その中での大船渡は春季大会1回戦で敗退したこともあって、ノーシードからの出場だった。
そんな中、大船渡は初戦となった2回戦をコールド勝ちすると、3回戦は先発した佐々木が93球で完封勝利を挙げて、順当に勝ち上がった。そして、一つ目のヤマ場・4回戦の盛岡四戦を迎えた。
春季大会準優勝の盛岡四は強敵といってよかった
佐々木が先発マウンドに立つのは当然だった。メジャースカウトのうち、ヤンキース、ドジャースといったビッグクラブのスカウトが球場に足を踏み入れていた事実を鑑みても、この試合の重要性がうかがい知れた。大船渡にとって大事な一戦だった
大船渡が序盤から優位に試合を進めたが、9回裏に同点に追いつかれると、延長戦に突入。結局、佐々木は延長12回を一人で投げ切ることになった。
その球数が194球だった。
常軌を逸した数字だといっていい。
メジャーリーグや日本のプロ野球でも、先発投手は100~120球を目安に交代させられる。
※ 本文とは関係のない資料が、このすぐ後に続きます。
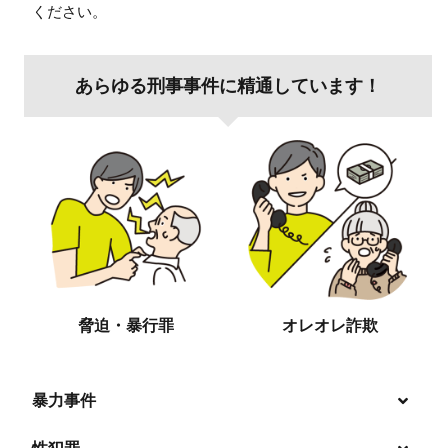
ください。
あらゆる刑事事件に精通しています！
脅迫・暴行罪
オレオレ詐欺
暴力事件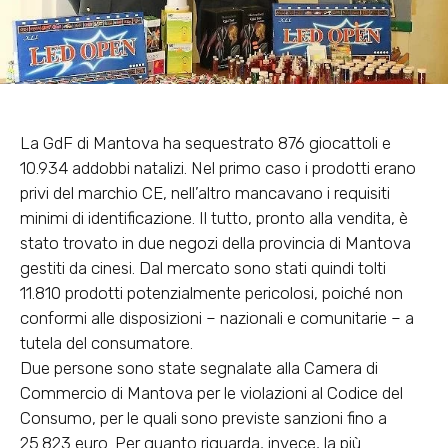
La GdF di Mantova ha sequestrato 876 giocattoli e
10.934 addobbi natalizi. Nel primo caso i prodotti erano
privi del marchio CE, nell’altro mancavano i requisiti
minimi di identificazione. Il tutto, pronto alla vendita, è
stato trovato in due negozi della provincia di Mantova
gestiti da cinesi. Dal mercato sono stati quindi tolti
11.810 prodotti potenzialmente pericolosi, poiché non
conformi alle disposizioni – nazionali e comunitarie – a
tutela del consumatore.
Due persone sono state segnalate alla Camera di
Commercio di Mantova per le violazioni al Codice del
Consumo, per le quali sono previste sanzioni fino a
25.823 euro. Per quanto riguarda, invece, la più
そうした野球界の常識があるのに、そのほぼ倍の球数を投げたのだから、投球数過多と言わざるを得ない。
プレイヤーズ・ファーストの国保監督がなぜ
ただ、これは意外だった。なぜなら、春季大会からの大船渡の指揮官・国保陽平監督の采配からは、いわば、プレイヤーズ・ファーストの観点があるように思えていたからだ。
4月の日本代表選考合宿で計測したと言われる163キロの球速は、骨密度や筋肉の形成が未発達な高校生には怪我のリスクが高い。一説によれば、まだ骨端線が閉じていないとされる成長期の佐々木に対して、国保監督は登板数やスピードを制限するなど、細かな育成順序を計画しているようでもあった。
それだけに、194球も投げさせたという事実はショッキングだった。
プレイヤーズ・ファーストの観点がある国保監督でさえ、無理をさせてしまうのか。甲子園を目指す戦いは、一筋縄ではいかない。そうならざるを得ない空気があるのだ。
だが、そのショックは数日後に和らいだ。
国保監督が見つめていたのが、佐々木のことだけではないと感じたからだ。